For those who don’t know, the “health” of a drive basically refers to its overall capacity and performance. A new drive should have 100% efficiency, while reading and writing data to the drive will degrade it over time. This “wear” is normal and expected for SSDs, especially heavily used ones.
However, the numbers given here are far beyond what we would expect from normal SSD degradation; as one redditor noted (opens in a new tab) in the comments, their older 970 Evo 1TB drive was still at 97% health after data transfers of over 70TB.
It’s unclear at this time what exactly is causing the problem, and Samsung has yet to comment. As for the original poster who complained and tried to RMA, he returned the disc with a claim from Samsung that the problem could not be repeated, although the tech giant’s RMA department has since offered a full replacement now that the story is gaining publicity.
It seems that Samsung is not sure about this either, as the RMA team has requested that the (re)failed drive be returned for further testing.
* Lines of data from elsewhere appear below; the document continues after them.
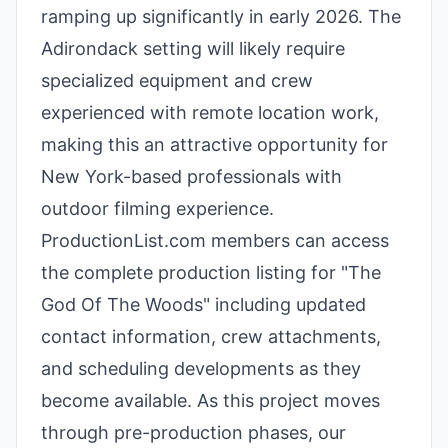
ramping up significantly in early 2026. The
Adirondack setting will likely require
specialized equipment and crew
experienced with remote location work,
making this an attractive opportunity for
New York-based professionals with
outdoor filming experience.
ProductionList.com members can access
the complete production listing for "The
God Of The Woods" including updated
contact information, crew attachments,
and scheduling developments as they
become available. As this project moves
through pre-production phases, our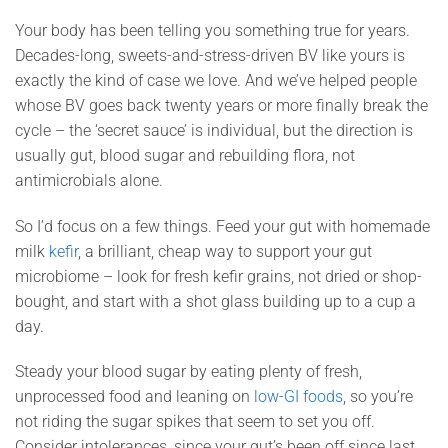
Your body has been telling you something true for years.
Decades-long, sweets-and-stress-driven BV like yours is
exactly the kind of case we love. And we’ve helped people
whose BV goes back twenty years or more finally break the
cycle – the ‘secret sauce’ is individual, but the direction is
usually gut, blood sugar and rebuilding flora, not
antimicrobials alone.
So I’d focus on a few things. Feed your gut with homemade
milk
kefir
, a brilliant, cheap way to support your gut
microbiome – look for fresh kefir grains, not dried or shop-
bought, and start with a shot glass building up to a cup a
day.
Steady your blood sugar by eating plenty of fresh,
unprocessed food and leaning on
low-GI foods
, so you’re
not riding the sugar spikes that seem to set you off.
Consider intolerances, since your gut’s been off since last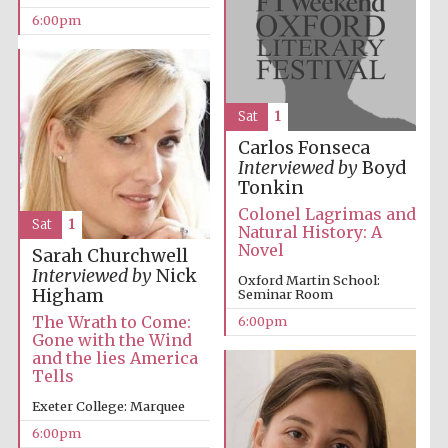
Oxford Collection
6:00pm
Sat
1
Carlos Fonseca
Five-star hotel
partners of The
Interviewed by
Boyd
Oxford Collection
Tonkin
Colonel Lagrimas and
Sat
1
Natural History: A
Novel
Sarah Churchwell
Oxford
International
Interviewed by
Nick
Centre for
Oxford Martin School:
Publishing
Higham
Seminar Room
The Wrath to Come:
6:00pm
Gone with the Wind
and the lies America
Accountants to
the festival
Tells
Exeter College: Marquee
6:00pm
Private bank -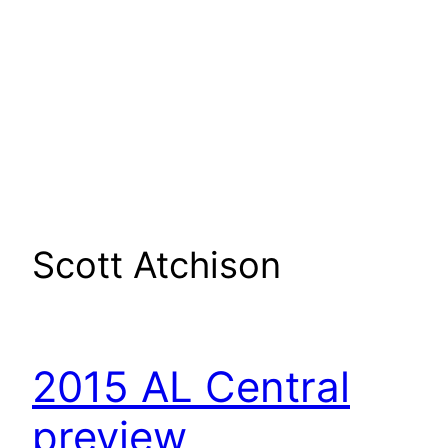
Scott Atchison
2015 AL Central
preview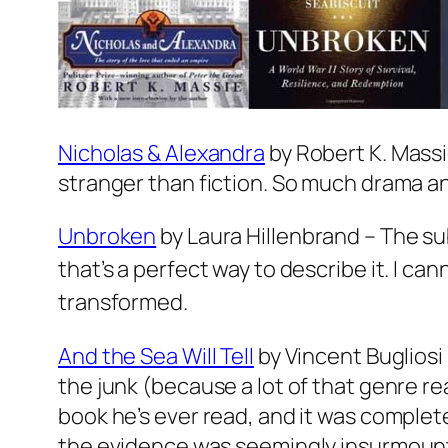
Nicholas & Alexandra
by Robert K. Massie
stranger than fiction. So much drama an
Unbroken
by Laura Hillenbrand – The subt
that’s a perfect way to describe it. I c
transformed.
And the Sea Will Tell
by Vincent Bugliosi 
the junk (because a lot of that genre rea
book he’s ever read, and it was complete
the evidence was seemingly insurmoun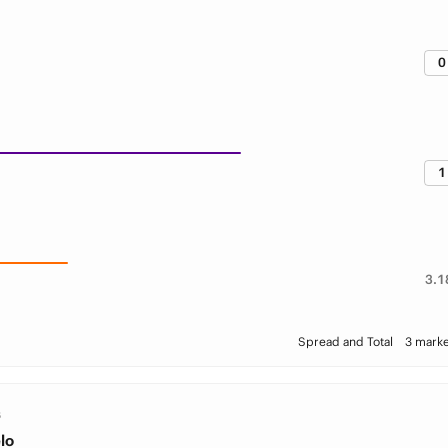
0
1
3.1
Spread and Total
3 marke
S
lo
Given that the 990 Pro is allegedly rated at 1,200 TBW (terabytes written), writing 2 TB of data should result in a health drop of around 0.17% – not the whopping 36% loss Schofield faced.
Reddit is full of theories, with some users speculating that it might just be a reporting bug generating invalid values - although as Tom’s gear (opens in a new tab) notes that users have compared results from multiple SSD monitoring programs and found the same results, and Samsung’s own Magician software refuses to properly test the drive.
The launch of the 990 Pro last year was just right postponed from its original October launch (opens in a new tab) for undisclosed reasons, so it’s possible there were manufacturing issues and the affected drives are from a faulty batch. Some users have also theorized that Windows is to blame as the only thing degrading SSDs have in common is that they are all operating system boot drives. Anyway, if you’re looking SSD contractwe advise you to steer clear of the 990 Pro until the issue is resolved.